Les signes physiques sont : la tachycardie, un bruit de galop, un souffle d’insuffisance mitrale, des
râles crépitants.
b) Pour l’insuffisance cardiaque droite les signes comprennent le foie cardiaque (congestion
hépatique, la turgescence des veines jugulaires l’œdème des membres inférieurs et l’oligurie).
c) L’insuffisance cardiaque est dite globale devant l’association des signes gauche et droite.
2) Insuffisance cardiaque aiguë ou chronique
a) Insuffisance cardiaque aiguë
Les mécanismes d’adaptation n’ont pas le temps de se mettre en place (exemple : infarctus du
myocarde, bloc auriculo-ventriculaire aigu, rupture de cordage mitral, embolie pulmonaire…).
b) Insuffisance cardiaque chronique
L’insuffisance cardiaque peut être longtemps bien tolérée grâce aux mécanismes d’adaptation.
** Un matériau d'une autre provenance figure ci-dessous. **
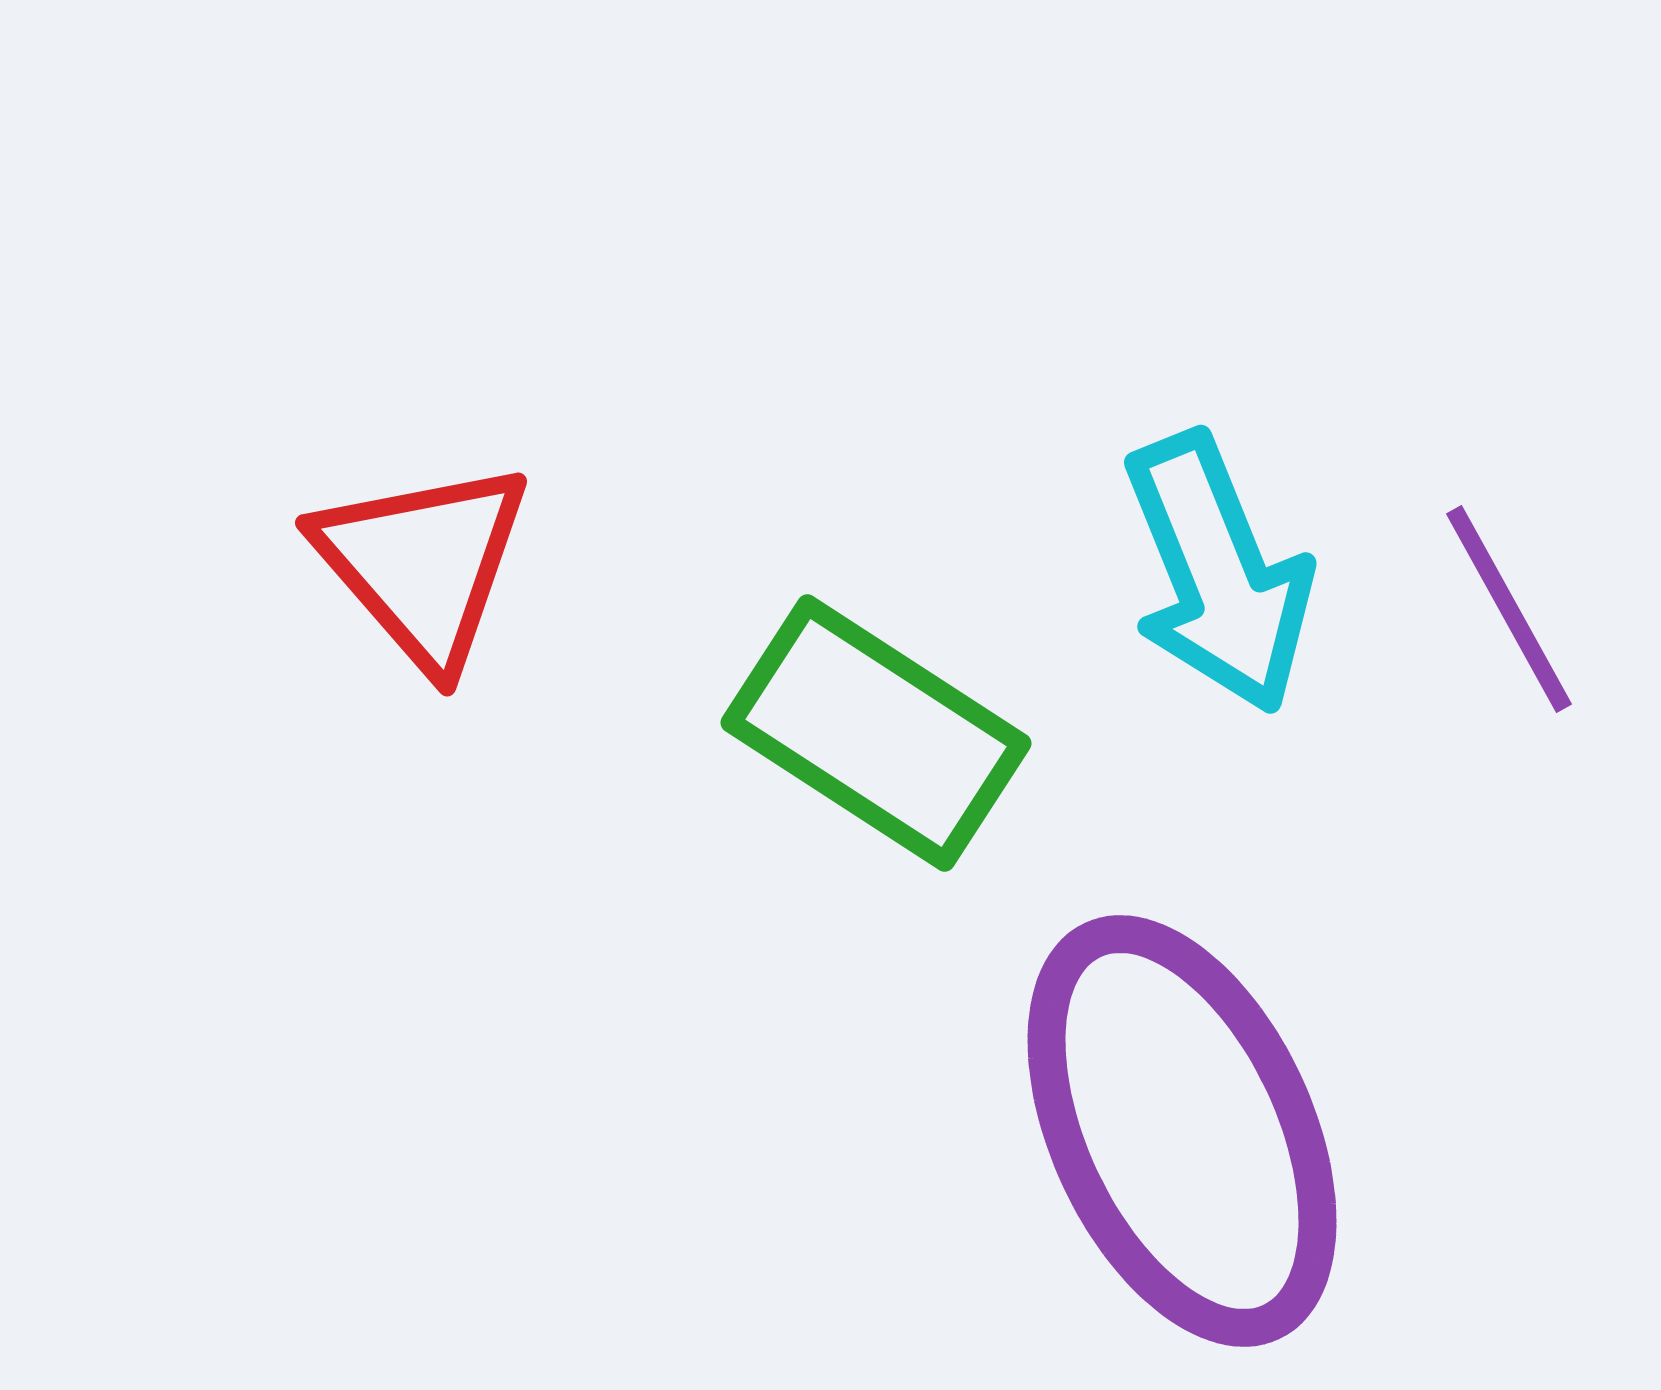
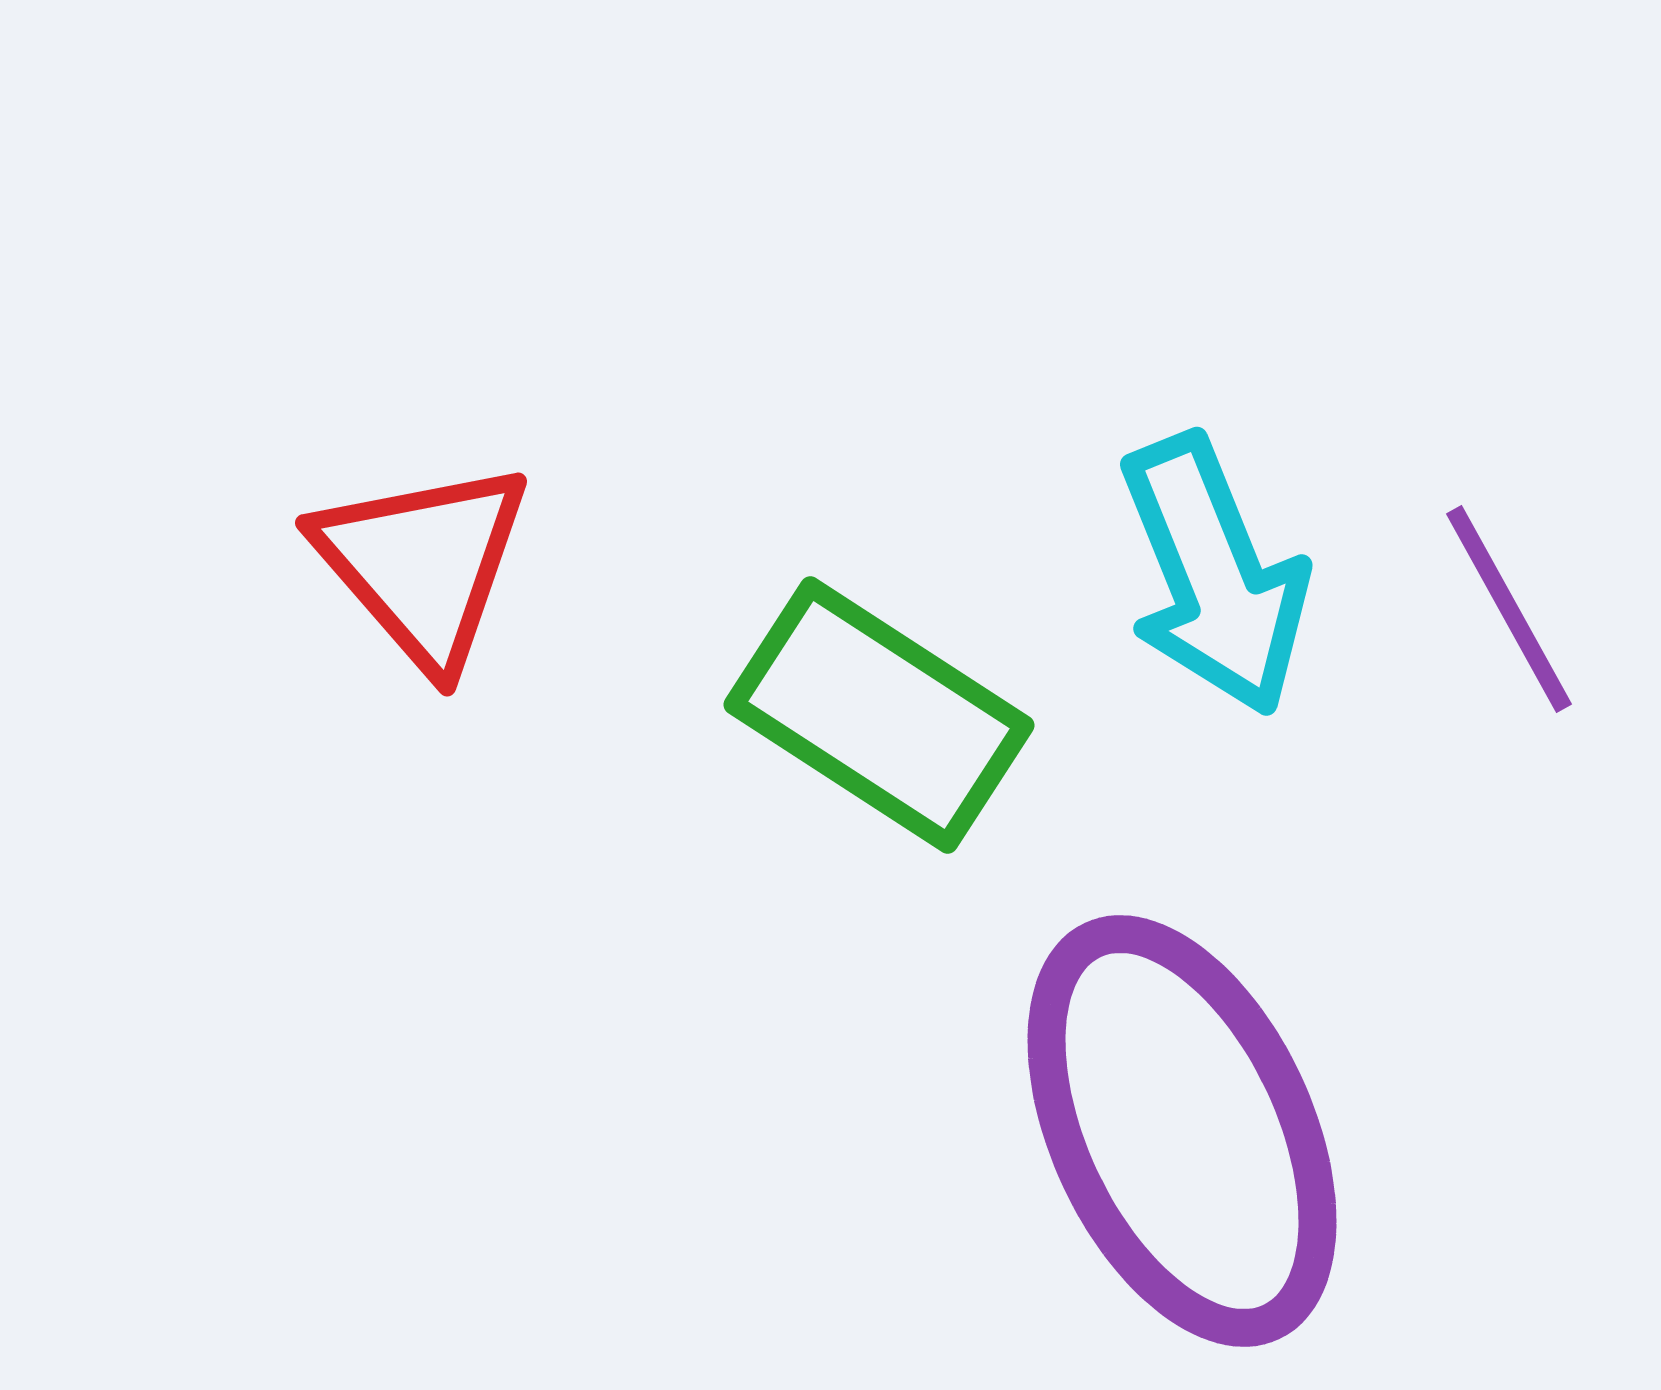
cyan arrow: moved 4 px left, 2 px down
green rectangle: moved 3 px right, 18 px up
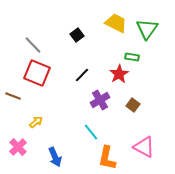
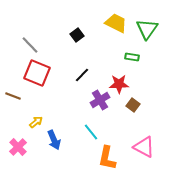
gray line: moved 3 px left
red star: moved 10 px down; rotated 30 degrees clockwise
blue arrow: moved 1 px left, 17 px up
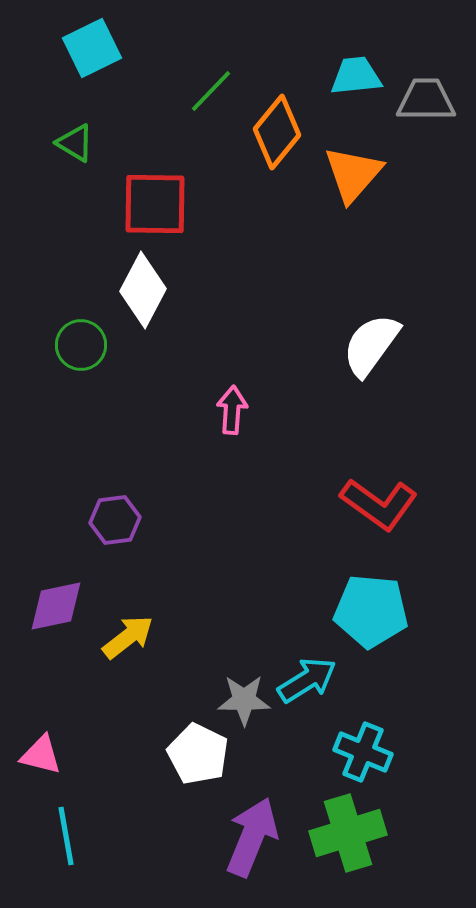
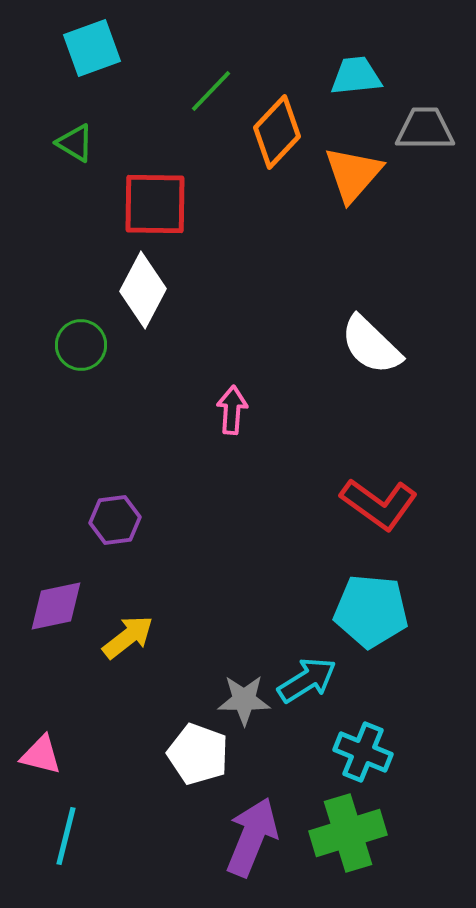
cyan square: rotated 6 degrees clockwise
gray trapezoid: moved 1 px left, 29 px down
orange diamond: rotated 4 degrees clockwise
white semicircle: rotated 82 degrees counterclockwise
white pentagon: rotated 6 degrees counterclockwise
cyan line: rotated 24 degrees clockwise
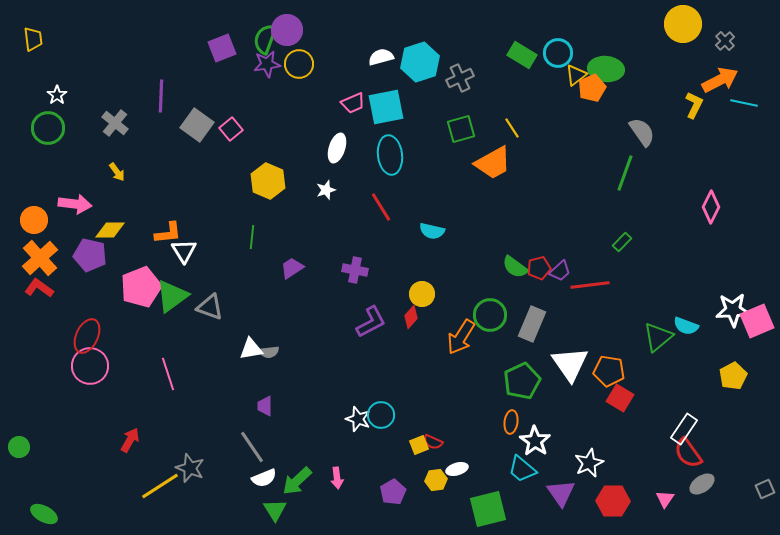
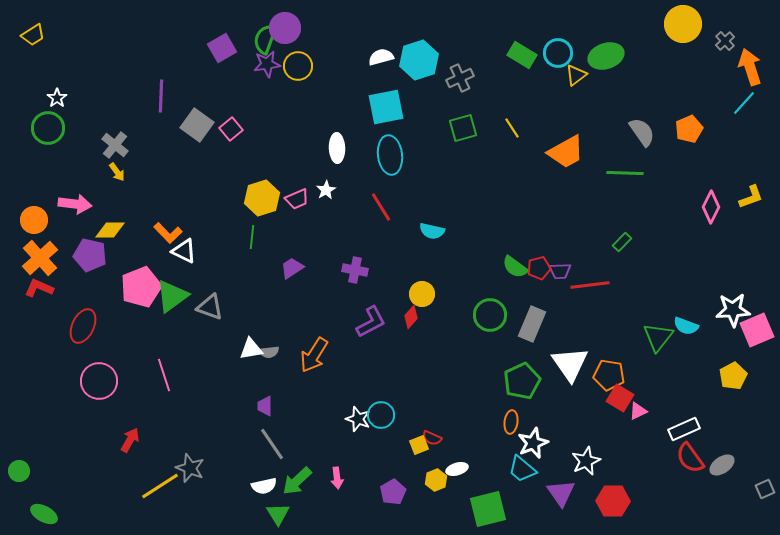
purple circle at (287, 30): moved 2 px left, 2 px up
yellow trapezoid at (33, 39): moved 4 px up; rotated 65 degrees clockwise
purple square at (222, 48): rotated 8 degrees counterclockwise
cyan hexagon at (420, 62): moved 1 px left, 2 px up
yellow circle at (299, 64): moved 1 px left, 2 px down
green ellipse at (606, 69): moved 13 px up; rotated 24 degrees counterclockwise
orange arrow at (720, 80): moved 30 px right, 13 px up; rotated 81 degrees counterclockwise
orange pentagon at (592, 88): moved 97 px right, 41 px down
white star at (57, 95): moved 3 px down
pink trapezoid at (353, 103): moved 56 px left, 96 px down
cyan line at (744, 103): rotated 60 degrees counterclockwise
yellow L-shape at (694, 105): moved 57 px right, 92 px down; rotated 44 degrees clockwise
gray cross at (115, 123): moved 22 px down
green square at (461, 129): moved 2 px right, 1 px up
white ellipse at (337, 148): rotated 20 degrees counterclockwise
orange trapezoid at (493, 163): moved 73 px right, 11 px up
green line at (625, 173): rotated 72 degrees clockwise
yellow hexagon at (268, 181): moved 6 px left, 17 px down; rotated 20 degrees clockwise
white star at (326, 190): rotated 12 degrees counterclockwise
orange L-shape at (168, 233): rotated 52 degrees clockwise
white triangle at (184, 251): rotated 32 degrees counterclockwise
purple trapezoid at (560, 271): rotated 40 degrees clockwise
red L-shape at (39, 288): rotated 12 degrees counterclockwise
pink square at (757, 321): moved 9 px down
red ellipse at (87, 336): moved 4 px left, 10 px up
orange arrow at (461, 337): moved 147 px left, 18 px down
green triangle at (658, 337): rotated 12 degrees counterclockwise
pink circle at (90, 366): moved 9 px right, 15 px down
orange pentagon at (609, 371): moved 4 px down
pink line at (168, 374): moved 4 px left, 1 px down
white rectangle at (684, 429): rotated 32 degrees clockwise
white star at (535, 441): moved 2 px left, 2 px down; rotated 16 degrees clockwise
red semicircle at (433, 442): moved 1 px left, 4 px up
green circle at (19, 447): moved 24 px down
gray line at (252, 447): moved 20 px right, 3 px up
red semicircle at (688, 453): moved 2 px right, 5 px down
white star at (589, 463): moved 3 px left, 2 px up
white semicircle at (264, 478): moved 8 px down; rotated 10 degrees clockwise
yellow hexagon at (436, 480): rotated 15 degrees counterclockwise
gray ellipse at (702, 484): moved 20 px right, 19 px up
pink triangle at (665, 499): moved 27 px left, 88 px up; rotated 30 degrees clockwise
green triangle at (275, 510): moved 3 px right, 4 px down
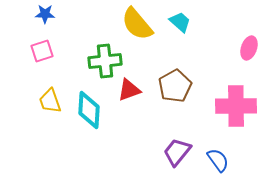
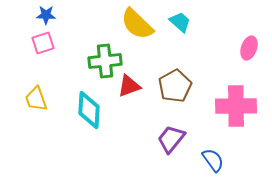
blue star: moved 1 px right, 1 px down
yellow semicircle: rotated 6 degrees counterclockwise
pink square: moved 1 px right, 8 px up
red triangle: moved 4 px up
yellow trapezoid: moved 14 px left, 2 px up
purple trapezoid: moved 6 px left, 13 px up
blue semicircle: moved 5 px left
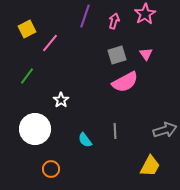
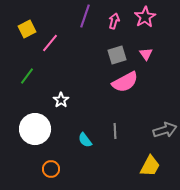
pink star: moved 3 px down
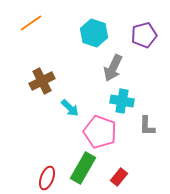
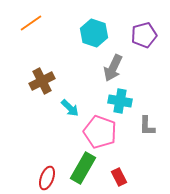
cyan cross: moved 2 px left
red rectangle: rotated 66 degrees counterclockwise
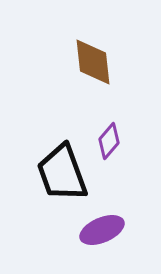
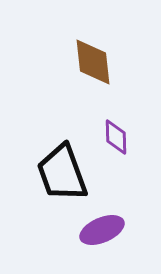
purple diamond: moved 7 px right, 4 px up; rotated 42 degrees counterclockwise
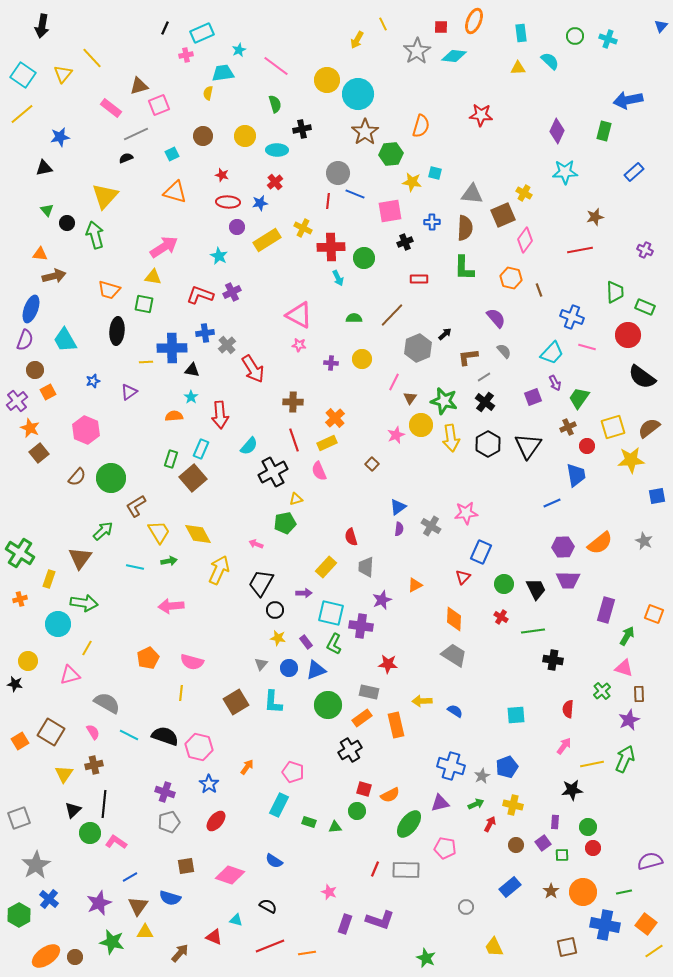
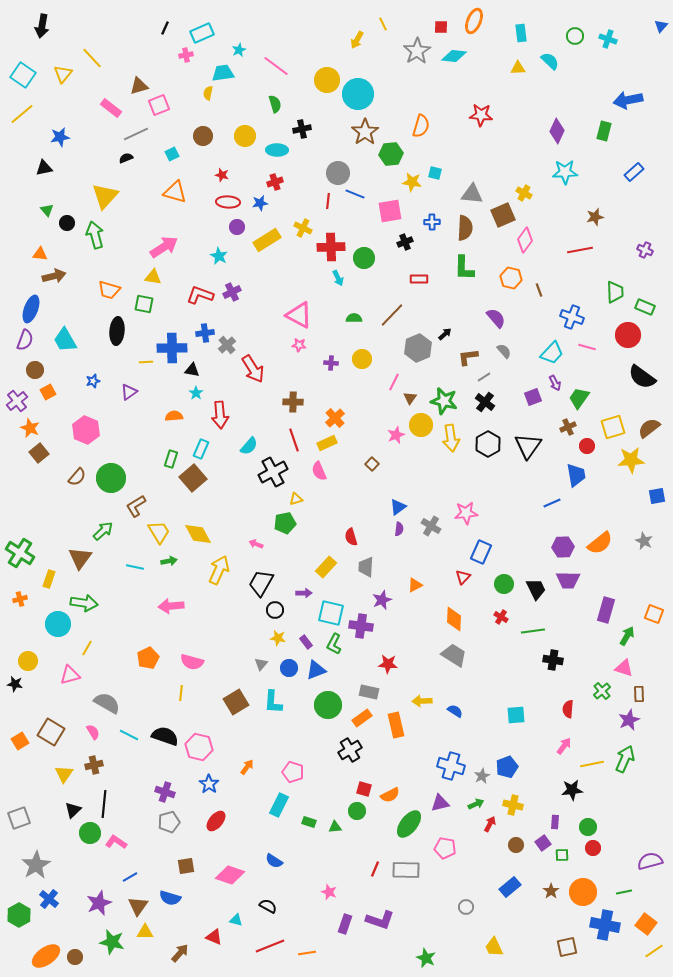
red cross at (275, 182): rotated 21 degrees clockwise
cyan star at (191, 397): moved 5 px right, 4 px up
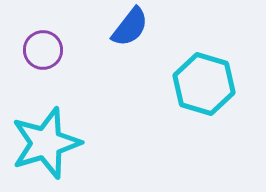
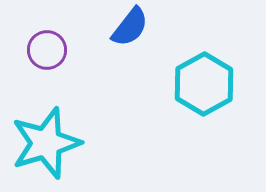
purple circle: moved 4 px right
cyan hexagon: rotated 14 degrees clockwise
Des facteurs surajoutés peuvent déclencher une décompensation aiguë (infection, trouble du rythme,
arrêt de traitement…).
3) Insuffisance cardiaque de bas débit ou de haut débit
Une baisse du débit cardiaque au repos ou à l’effort caractérise l’insuffisance cardiaque apparaissant
dans la plupart des formes de cardiopathies (congénitale, valvulaire, hypertensive, coronarienne,
cardiomyopathie…).Un certain nombre d’affections sont responsables d’insuffisance cardiaque à
haut débit : thyréotoxicose, fistule artério-veineuse, Béribéri, maladie de Paget, anémie…etc.
4) Insuffisance cardiaque systolique ou diastolique
L’insuffisance cardiaque peut être due à une anomalie de la fonction systolique, conduisant à un
défaut d’expulsion du sang (insuffisance cardiaque systolique) ou à une anomalie de la fonction
diastolique, conduisant à un défaut de remplissage ventriculaire (insuffisance cardiaque
diastolique).Sur le plan clinique, il peut s’avérer difficile de faire la différence entre un
dysfonctionnement ventriculaire systolique et diastolique ; le tableau ci-dessous résume leurs
principales caractéristiques.
Caractéristiques cliniques de l’insuffisance cardiaque systolique et diastolique
Insuffisance cardiaque Systolique Diastolique
Antécédents IDM ancien ou aigue HTA ; OAP, ischémie myocardique aigue
Examen clinique Cardiomégalie, Galop B3, Insuffisance
mitrale chronique ou aortique
Taille du cœur normal ou modérément
agrandie, galop B4, souffle systolique
d’éjection
Rx thorax cardiomégalie Taille du cœur normal
Fraction d’éjection < 40 % > 40 % et E/A < 0,60 (normale >0,75)
Echocardiographie Cavités dilatées avec parois VG fines VG à parois épaisses hyper dynamiques
Traitement Digitaliques, IEC, Diurétiques Diurétiques*, Inhibiteurs calciques,
B bloquants ; IEC
VII/ PARTICULARITES CLINIQUES DE L’INSUFFISANCE CARDIAQUE AU GRAND AGE
L’insuffisance cardiaque est un syndrome clinique à une anomalie de la fonction ventriculaire dont le
diagnostic est souvent facile à établir, si le contexte est évocateur. Mais plus délicat chez un patient
présentant une forme fruste ou atypique tel est le cas du sujet âgé les symptômes sont souvent
intriqués du fait de l’existence de pathologies associées (respiratoire, anémie, déconditionnement
physique…).
A/ Signes fonctionnels
1) La dyspnée : La dyspnée d’effort est souvent difficilement interprétable chez les patients âgés dont
la mobilité est souvent limitée (causes pulmonaire et cardiaque peuvent coexister). La dyspnée de
repos peut être absente ; l’orthopnée reste un bon argument en faveur de l’origine cardiaque de la
dyspnée.
2) Signes de bas débit : L’asthénie est un deuxième symptôme fréquemment retrouvé souvent en
rapport avec un bas débit ou une hypotension artérielle. Certains signes généraux non spécifiques tels
que la confusion mentale, les troubles du comportement, la désorientation temporo-spaciale, les
troubles du sommeil, les chutes, la perte d’autonomie, peuvent parfois représenter la seule
manifestation clinique de l’insuffisance cardiaque chez le sujet âgé.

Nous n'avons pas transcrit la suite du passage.